>>>>>
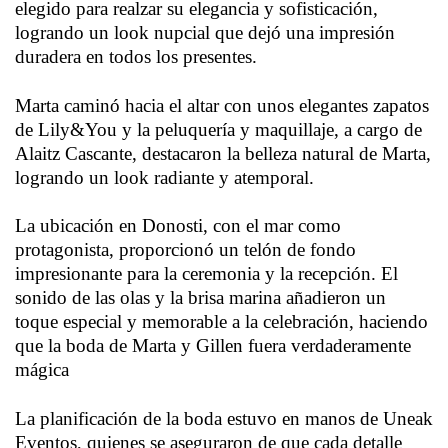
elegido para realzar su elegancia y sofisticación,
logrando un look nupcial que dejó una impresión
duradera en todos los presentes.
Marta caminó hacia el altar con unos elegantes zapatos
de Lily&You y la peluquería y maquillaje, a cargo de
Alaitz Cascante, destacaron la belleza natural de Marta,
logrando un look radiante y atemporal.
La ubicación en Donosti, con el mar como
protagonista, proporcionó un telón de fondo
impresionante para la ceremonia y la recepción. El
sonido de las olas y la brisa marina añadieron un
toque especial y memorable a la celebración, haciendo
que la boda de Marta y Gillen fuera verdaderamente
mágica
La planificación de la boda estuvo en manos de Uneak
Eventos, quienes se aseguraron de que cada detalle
<<<<<
>>>>>
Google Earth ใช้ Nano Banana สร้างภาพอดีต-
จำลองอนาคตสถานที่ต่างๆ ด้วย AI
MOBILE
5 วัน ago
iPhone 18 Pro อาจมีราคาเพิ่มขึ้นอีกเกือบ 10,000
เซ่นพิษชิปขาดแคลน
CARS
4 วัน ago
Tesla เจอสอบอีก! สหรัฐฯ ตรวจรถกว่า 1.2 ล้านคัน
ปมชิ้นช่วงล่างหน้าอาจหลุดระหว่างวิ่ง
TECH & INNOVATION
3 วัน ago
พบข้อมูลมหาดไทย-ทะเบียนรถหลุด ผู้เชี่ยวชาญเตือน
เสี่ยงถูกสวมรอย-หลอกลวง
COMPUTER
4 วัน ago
<<<<<
>>>>>
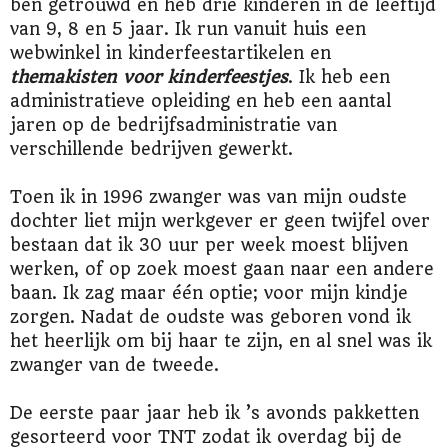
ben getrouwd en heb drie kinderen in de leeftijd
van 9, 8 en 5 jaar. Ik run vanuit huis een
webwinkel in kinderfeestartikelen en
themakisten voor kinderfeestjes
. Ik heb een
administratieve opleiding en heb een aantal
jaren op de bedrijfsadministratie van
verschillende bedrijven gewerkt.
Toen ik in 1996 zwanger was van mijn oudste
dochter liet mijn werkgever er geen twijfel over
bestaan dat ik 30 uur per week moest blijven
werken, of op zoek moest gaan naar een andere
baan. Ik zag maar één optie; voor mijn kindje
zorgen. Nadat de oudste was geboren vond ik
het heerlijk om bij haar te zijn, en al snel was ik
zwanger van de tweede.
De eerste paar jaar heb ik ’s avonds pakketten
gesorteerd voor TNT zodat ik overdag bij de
<<<<<
• [Exercise description]:
Note how many lines of the listing above contain the string "moest", and give that number with nothing added.

• [Answer to the exercise]:
2